Data records
────────

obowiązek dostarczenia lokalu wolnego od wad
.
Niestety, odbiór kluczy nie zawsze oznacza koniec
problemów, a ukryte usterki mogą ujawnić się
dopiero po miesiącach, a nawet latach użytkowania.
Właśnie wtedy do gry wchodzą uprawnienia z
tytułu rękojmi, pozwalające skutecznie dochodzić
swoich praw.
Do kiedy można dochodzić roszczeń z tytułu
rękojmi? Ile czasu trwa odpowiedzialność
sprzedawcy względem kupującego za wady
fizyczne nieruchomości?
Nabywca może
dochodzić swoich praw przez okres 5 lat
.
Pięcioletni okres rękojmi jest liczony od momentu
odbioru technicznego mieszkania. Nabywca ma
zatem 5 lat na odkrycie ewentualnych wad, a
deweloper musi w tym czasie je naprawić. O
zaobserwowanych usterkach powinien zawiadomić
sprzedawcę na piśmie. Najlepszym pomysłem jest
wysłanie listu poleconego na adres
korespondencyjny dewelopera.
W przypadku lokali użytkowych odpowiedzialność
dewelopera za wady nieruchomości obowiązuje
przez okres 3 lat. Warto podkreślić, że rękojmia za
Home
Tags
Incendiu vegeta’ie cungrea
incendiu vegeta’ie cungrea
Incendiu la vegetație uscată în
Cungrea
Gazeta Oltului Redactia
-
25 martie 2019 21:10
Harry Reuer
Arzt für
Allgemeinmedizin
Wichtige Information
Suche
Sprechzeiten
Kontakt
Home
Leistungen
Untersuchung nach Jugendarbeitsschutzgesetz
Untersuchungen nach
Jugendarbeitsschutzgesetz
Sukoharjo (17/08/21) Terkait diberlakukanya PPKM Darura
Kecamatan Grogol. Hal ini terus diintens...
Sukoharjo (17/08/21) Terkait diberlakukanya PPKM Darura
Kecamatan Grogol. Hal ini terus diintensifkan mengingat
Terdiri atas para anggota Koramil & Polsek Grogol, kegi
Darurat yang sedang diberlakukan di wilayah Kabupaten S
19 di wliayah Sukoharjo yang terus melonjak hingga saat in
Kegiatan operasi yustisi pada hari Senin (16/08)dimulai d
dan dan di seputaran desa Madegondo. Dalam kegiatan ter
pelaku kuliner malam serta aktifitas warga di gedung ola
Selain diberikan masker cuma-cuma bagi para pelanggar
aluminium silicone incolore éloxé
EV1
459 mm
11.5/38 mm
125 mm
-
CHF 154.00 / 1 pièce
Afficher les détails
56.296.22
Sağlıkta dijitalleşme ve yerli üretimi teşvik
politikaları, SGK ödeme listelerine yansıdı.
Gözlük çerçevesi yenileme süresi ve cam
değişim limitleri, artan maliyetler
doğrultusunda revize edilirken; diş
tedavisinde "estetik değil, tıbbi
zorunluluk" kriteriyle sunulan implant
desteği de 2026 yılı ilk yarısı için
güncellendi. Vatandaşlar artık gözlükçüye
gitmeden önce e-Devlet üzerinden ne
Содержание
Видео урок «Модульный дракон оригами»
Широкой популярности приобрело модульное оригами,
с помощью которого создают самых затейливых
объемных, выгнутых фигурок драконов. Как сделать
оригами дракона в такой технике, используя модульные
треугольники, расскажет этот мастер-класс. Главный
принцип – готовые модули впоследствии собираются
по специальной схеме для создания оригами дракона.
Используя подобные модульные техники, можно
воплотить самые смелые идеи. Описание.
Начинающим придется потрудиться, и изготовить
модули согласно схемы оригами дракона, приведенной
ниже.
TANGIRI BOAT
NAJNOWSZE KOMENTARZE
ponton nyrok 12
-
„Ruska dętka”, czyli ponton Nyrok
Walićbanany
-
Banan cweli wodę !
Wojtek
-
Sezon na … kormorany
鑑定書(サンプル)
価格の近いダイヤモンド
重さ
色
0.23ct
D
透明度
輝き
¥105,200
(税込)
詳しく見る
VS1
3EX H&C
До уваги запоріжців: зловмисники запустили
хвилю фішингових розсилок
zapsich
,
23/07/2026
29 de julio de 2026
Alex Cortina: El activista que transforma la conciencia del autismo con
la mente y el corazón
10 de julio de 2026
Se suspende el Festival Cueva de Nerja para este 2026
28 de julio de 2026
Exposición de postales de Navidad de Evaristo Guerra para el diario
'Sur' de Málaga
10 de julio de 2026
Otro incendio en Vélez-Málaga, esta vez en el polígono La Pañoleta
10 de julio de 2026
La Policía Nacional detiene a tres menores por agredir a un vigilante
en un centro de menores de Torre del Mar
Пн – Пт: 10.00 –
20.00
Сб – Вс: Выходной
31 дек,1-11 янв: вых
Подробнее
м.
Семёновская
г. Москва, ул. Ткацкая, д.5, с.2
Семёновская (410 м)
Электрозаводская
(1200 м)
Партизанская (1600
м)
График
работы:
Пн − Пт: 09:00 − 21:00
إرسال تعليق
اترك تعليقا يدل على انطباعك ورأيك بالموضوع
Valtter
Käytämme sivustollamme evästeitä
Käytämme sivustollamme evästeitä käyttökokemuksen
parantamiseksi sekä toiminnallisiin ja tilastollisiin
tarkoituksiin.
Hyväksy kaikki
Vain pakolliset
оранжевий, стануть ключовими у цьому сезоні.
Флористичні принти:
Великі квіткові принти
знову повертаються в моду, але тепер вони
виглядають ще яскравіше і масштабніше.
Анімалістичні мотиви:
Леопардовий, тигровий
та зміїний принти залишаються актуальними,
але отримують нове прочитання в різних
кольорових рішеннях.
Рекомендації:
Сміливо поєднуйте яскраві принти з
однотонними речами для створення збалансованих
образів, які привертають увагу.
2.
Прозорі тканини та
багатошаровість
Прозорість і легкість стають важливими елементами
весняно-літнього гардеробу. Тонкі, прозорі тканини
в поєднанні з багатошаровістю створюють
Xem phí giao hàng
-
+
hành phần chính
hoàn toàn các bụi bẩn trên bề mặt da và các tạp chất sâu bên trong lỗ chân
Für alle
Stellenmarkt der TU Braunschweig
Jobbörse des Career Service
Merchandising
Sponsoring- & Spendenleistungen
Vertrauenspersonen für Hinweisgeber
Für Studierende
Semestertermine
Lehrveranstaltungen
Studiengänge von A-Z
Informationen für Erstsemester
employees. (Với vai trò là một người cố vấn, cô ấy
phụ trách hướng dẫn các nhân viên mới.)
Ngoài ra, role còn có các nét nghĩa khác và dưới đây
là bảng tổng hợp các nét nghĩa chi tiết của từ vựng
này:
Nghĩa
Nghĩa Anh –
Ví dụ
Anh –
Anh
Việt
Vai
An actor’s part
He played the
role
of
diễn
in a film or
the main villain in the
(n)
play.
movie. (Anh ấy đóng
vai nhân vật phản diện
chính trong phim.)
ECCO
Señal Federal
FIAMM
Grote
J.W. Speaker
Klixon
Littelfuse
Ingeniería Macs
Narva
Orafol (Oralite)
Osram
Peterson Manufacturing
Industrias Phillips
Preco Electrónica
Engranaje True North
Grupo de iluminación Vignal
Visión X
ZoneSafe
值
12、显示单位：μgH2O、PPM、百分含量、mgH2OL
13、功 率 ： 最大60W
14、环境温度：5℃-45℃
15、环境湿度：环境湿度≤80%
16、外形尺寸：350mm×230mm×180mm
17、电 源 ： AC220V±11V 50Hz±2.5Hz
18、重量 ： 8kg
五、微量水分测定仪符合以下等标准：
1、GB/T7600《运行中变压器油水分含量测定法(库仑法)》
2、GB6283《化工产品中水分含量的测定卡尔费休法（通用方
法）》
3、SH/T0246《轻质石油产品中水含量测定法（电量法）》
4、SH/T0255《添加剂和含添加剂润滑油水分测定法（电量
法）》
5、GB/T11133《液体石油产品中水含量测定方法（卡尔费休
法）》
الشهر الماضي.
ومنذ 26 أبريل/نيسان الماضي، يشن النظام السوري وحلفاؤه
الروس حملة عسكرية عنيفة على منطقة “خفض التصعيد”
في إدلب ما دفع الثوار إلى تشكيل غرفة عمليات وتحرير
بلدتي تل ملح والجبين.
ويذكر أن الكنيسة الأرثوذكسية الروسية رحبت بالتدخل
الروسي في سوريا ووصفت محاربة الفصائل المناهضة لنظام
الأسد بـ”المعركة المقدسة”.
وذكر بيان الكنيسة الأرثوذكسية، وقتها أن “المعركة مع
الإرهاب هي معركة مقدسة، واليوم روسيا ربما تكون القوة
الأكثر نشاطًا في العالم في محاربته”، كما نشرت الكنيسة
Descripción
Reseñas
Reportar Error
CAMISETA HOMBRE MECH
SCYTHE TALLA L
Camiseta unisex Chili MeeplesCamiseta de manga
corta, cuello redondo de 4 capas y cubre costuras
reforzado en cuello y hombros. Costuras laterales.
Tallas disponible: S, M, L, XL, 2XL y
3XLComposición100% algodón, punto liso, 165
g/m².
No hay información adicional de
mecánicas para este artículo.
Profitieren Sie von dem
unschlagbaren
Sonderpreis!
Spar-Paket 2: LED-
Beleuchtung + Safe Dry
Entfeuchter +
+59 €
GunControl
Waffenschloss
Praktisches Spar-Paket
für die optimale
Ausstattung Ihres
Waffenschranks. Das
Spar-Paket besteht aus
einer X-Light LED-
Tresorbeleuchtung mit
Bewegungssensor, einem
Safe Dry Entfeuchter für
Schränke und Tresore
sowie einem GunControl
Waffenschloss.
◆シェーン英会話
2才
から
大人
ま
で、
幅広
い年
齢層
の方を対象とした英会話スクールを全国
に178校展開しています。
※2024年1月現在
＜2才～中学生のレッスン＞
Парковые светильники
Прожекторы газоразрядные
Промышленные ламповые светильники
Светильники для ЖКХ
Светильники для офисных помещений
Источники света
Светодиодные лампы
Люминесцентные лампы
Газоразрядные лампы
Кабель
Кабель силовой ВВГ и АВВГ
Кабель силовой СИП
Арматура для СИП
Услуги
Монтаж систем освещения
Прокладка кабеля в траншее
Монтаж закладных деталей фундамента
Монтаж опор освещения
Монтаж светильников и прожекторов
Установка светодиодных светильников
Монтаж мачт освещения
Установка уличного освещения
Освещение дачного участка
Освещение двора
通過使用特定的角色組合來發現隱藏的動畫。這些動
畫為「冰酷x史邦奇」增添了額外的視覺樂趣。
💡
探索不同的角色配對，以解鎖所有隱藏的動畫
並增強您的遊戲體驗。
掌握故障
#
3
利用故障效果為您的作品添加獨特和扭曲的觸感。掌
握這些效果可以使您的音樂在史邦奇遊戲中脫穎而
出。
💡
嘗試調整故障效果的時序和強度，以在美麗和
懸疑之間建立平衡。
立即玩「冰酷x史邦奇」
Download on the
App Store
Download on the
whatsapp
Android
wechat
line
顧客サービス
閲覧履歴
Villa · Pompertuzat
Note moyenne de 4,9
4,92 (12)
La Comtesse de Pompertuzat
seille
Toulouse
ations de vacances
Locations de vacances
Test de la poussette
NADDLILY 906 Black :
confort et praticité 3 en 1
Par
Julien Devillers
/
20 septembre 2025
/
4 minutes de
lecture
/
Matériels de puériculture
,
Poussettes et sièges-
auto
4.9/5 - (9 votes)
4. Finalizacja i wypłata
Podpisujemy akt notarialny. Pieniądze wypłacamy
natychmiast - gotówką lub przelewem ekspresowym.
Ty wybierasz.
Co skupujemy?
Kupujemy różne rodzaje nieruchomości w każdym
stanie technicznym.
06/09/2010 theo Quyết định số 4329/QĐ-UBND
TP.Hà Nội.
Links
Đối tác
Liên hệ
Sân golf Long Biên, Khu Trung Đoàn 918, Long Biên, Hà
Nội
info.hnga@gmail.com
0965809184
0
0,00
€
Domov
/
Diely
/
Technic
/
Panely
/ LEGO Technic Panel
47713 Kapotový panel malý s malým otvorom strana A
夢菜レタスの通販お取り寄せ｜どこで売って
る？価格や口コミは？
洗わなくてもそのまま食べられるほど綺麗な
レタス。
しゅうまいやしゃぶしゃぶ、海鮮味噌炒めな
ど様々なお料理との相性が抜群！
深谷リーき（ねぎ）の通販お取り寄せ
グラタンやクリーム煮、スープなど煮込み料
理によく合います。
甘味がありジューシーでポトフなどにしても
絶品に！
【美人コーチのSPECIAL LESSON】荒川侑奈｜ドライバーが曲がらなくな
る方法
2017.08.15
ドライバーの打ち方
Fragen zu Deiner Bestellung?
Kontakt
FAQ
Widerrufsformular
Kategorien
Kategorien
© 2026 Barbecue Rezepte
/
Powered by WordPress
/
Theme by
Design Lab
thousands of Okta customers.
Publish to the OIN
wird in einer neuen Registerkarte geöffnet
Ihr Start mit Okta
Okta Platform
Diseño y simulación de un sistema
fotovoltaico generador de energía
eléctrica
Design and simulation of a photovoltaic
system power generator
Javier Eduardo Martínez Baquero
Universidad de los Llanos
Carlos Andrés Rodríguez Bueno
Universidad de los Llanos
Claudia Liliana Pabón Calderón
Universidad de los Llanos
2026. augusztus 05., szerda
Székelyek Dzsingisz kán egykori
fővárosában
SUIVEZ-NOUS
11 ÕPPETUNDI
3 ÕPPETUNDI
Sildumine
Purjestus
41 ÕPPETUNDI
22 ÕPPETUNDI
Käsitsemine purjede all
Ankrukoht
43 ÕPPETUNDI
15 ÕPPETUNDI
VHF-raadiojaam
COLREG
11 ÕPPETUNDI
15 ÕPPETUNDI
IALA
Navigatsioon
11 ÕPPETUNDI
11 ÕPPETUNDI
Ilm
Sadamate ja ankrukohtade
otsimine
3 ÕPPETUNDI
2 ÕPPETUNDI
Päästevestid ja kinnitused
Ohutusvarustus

────────

[Work order] Retype exactly the lines from the one containing "SUIVEZ-NOUS" through the end of the data. Add nothing.

[Finished task]
SUIVEZ-NOUS
11 ÕPPETUNDI
3 ÕPPETUNDI
Sildumine
Purjestus
41 ÕPPETUNDI
22 ÕPPETUNDI
Käsitsemine purjede all
Ankrukoht
43 ÕPPETUNDI
15 ÕPPETUNDI
VHF-raadiojaam
COLREG
11 ÕPPETUNDI
15 ÕPPETUNDI
IALA
Navigatsioon
11 ÕPPETUNDI
11 ÕPPETUNDI
Ilm
Sadamate ja ankrukohtade
otsimine
3 ÕPPETUNDI
2 ÕPPETUNDI
Päästevestid ja kinnitused
Ohutusvarustus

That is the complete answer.